Love beyond Einstein: Metric reconstruction and Love number in quadratic gravity using WEFT

TL;DR

This paper investigates how quadratic curvature corrections in gravity theories affect black hole tidal responses, using effective field theory methods to compute Love numbers and their scale independence, providing insights for gravitational wave tests.

Contribution

It introduces a perturbative EFT approach to compute tidal Love numbers in quadratic gravity, revealing non-zero, scale-independent responses and matching asymptotic behaviors with EFT predictions.

Findings

Quadratic gravity induces non-zero tidal Love numbers.
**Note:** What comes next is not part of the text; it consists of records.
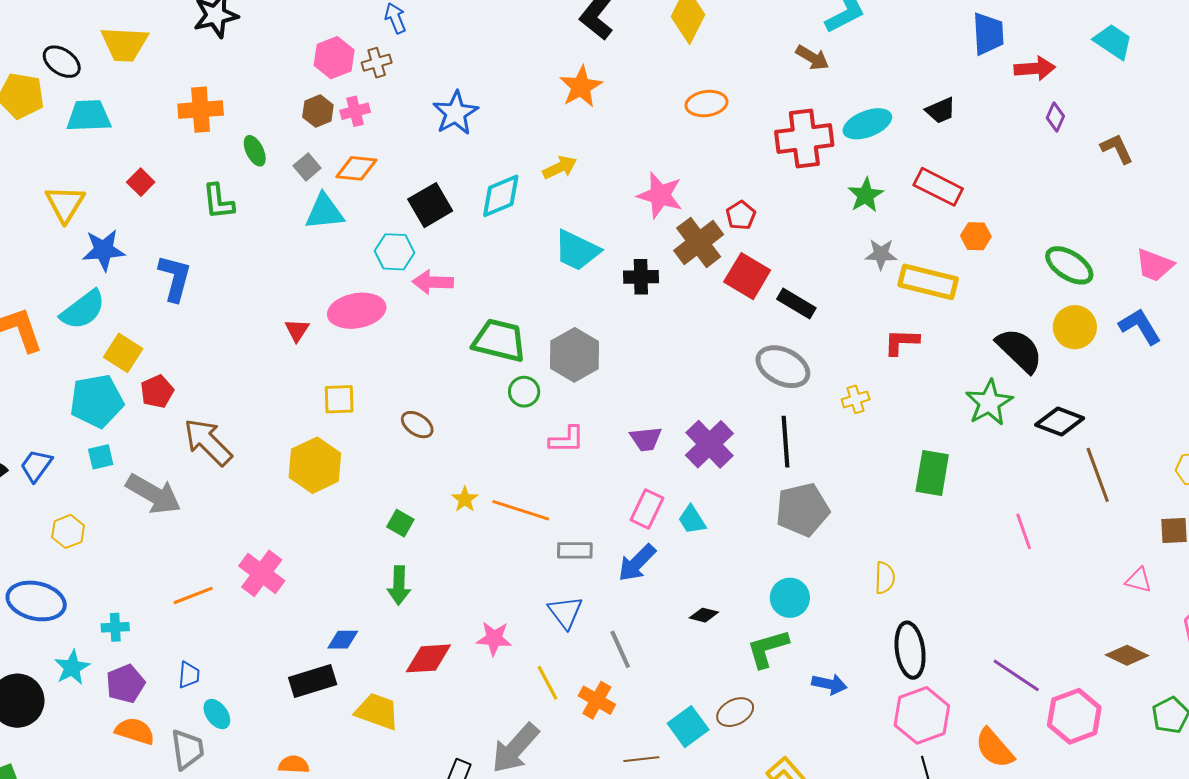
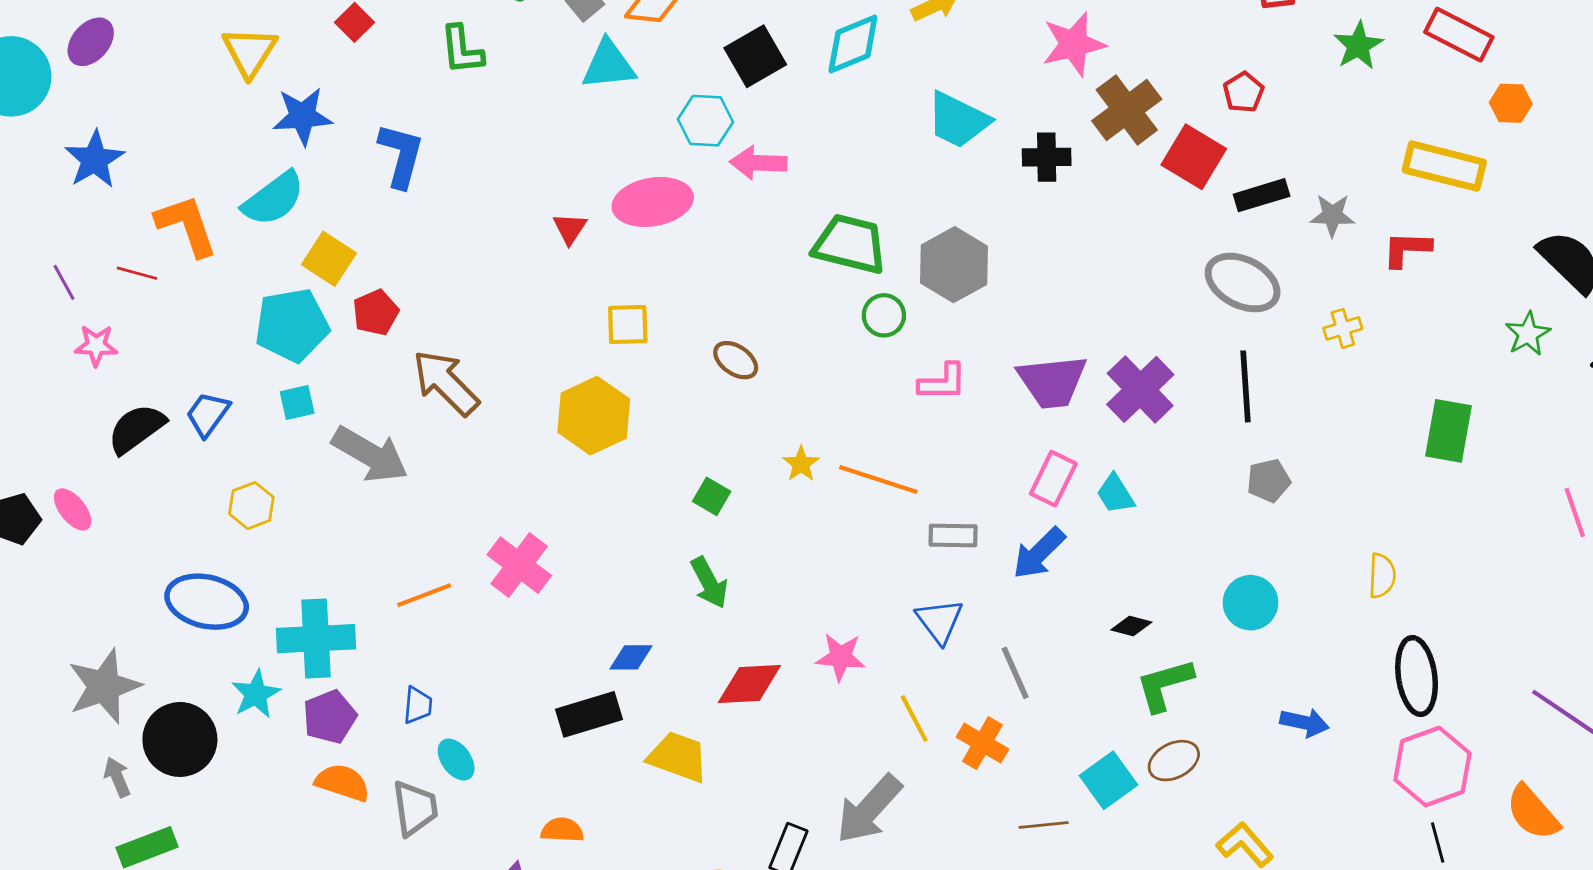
pink star: (660, 195) -> (1074, 44), turned -30
red pentagon: (741, 215) -> (1243, 92), moved
gray star: (881, 254) -> (1332, 215), moved
black rectangle: (796, 303) -> (1262, 195), turned -48
green star: (989, 403) -> (1528, 334), size x0.7
purple trapezoid: (646, 439) -> (1052, 382), size x1.6
gray pentagon: (802, 510) -> (1269, 481), size x0.6
green arrow: (399, 585) -> (709, 583), turned -30
cyan cross: (115, 627) -> (316, 639), size x2.0
green L-shape: (768, 649) -> (1165, 685), moved

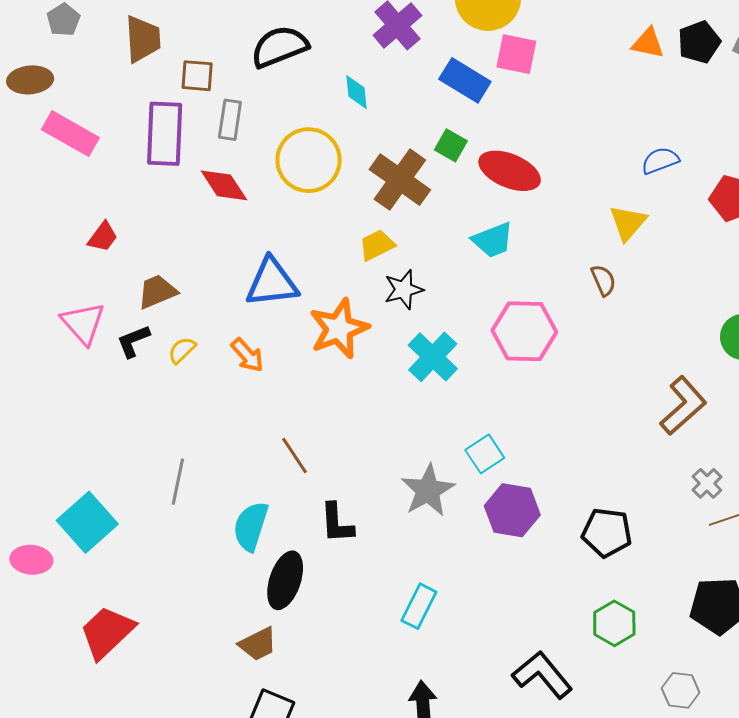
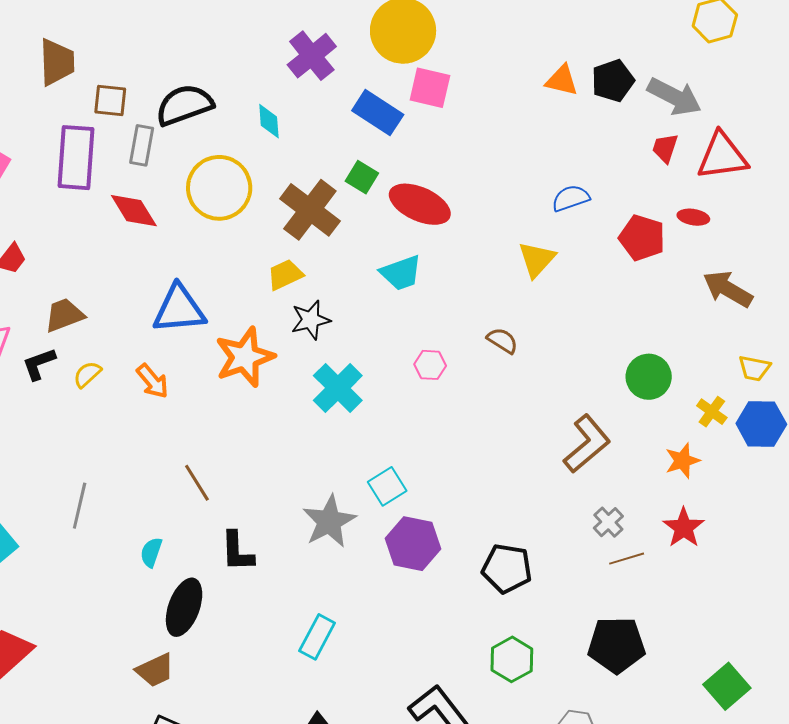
black semicircle: (280, 47) -> (184, 105), moved
brown semicircle: (603, 280) -> (502, 341), moved, turned -36
pink hexagon: (524, 331) -> (430, 365), size x0.5
cyan semicircle: (251, 526) -> (151, 552), size x0.6

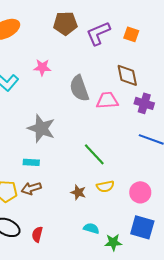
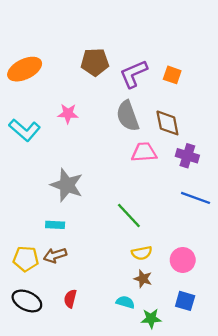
gray semicircle: (79, 88) -> (128, 116), moved
brown star: (78, 192) -> (143, 279), moved
blue square: (142, 227) -> (185, 301), size x0.7
red semicircle: (37, 234) -> (70, 299), moved

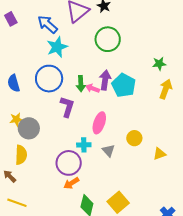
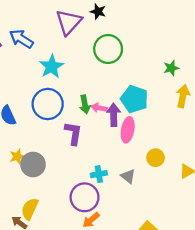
blue arrow: (48, 24) -> (21, 39), moved
purple arrow: (105, 80) -> (114, 115), moved
pink ellipse: (99, 123) -> (128, 130), moved
yellow semicircle: (21, 155) -> (30, 209), moved, turned -150

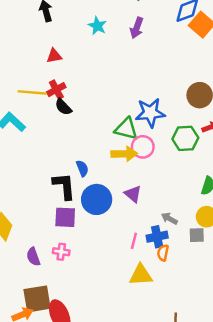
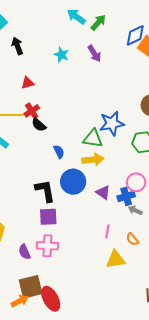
purple arrow: (137, 28) -> (94, 54), turned -48
pink circle: (143, 147) -> (136, 182), moved
blue semicircle: (82, 168) -> (59, 152), moved
blue circle: (97, 199) -> (73, 182), moved
blue cross: (157, 237) -> (126, 196), moved
pink cross: (61, 252) -> (47, 246), size x1.5
orange semicircle: (163, 253) -> (132, 239), turned -48

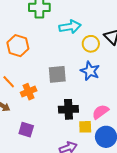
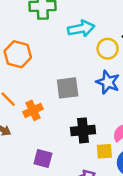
purple square: (26, 130) -> (43, 159), moved

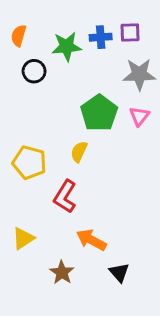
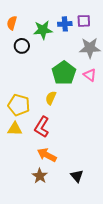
pink triangle: (139, 116) -> (90, 75), turned -32
yellow triangle: (23, 238) -> (15, 129), moved, turned 35
orange arrow: (91, 240) -> (47, 155), moved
Love numbers show no RG running, remaining scale-independent.

The EFT framework matches asymptotic behaviors with Wilson coefficients.

Abstract

We study tidal Love numbers of static black holes in four-dimensional quadratic theory of gravity, extending the result of GR. We use worldline effective field theory (WEFT) methods to compute metric perturbations from one-point functions, treating the higher-derivative terms perturbatively. We show that insertions of scalar fields on the worldline induce non-zero tidal tails, and the corresponding Love number displays no RG running. The same conclusion holds for the insertions of tensor fields. Furthermore, for scalar dipole perturbations, we derive a Yukawa-deformed Frobenius solution and match the asymptotic behavior to fix the UV charge, finding agreement with EFT predictions of Wilson coefficients. Our work demonstrates that quadratic higher-curvature corrections induce non-zero but scale-independent tidal responses, offering a robust EFT framework to test deviations from GR in gravitational wave observations.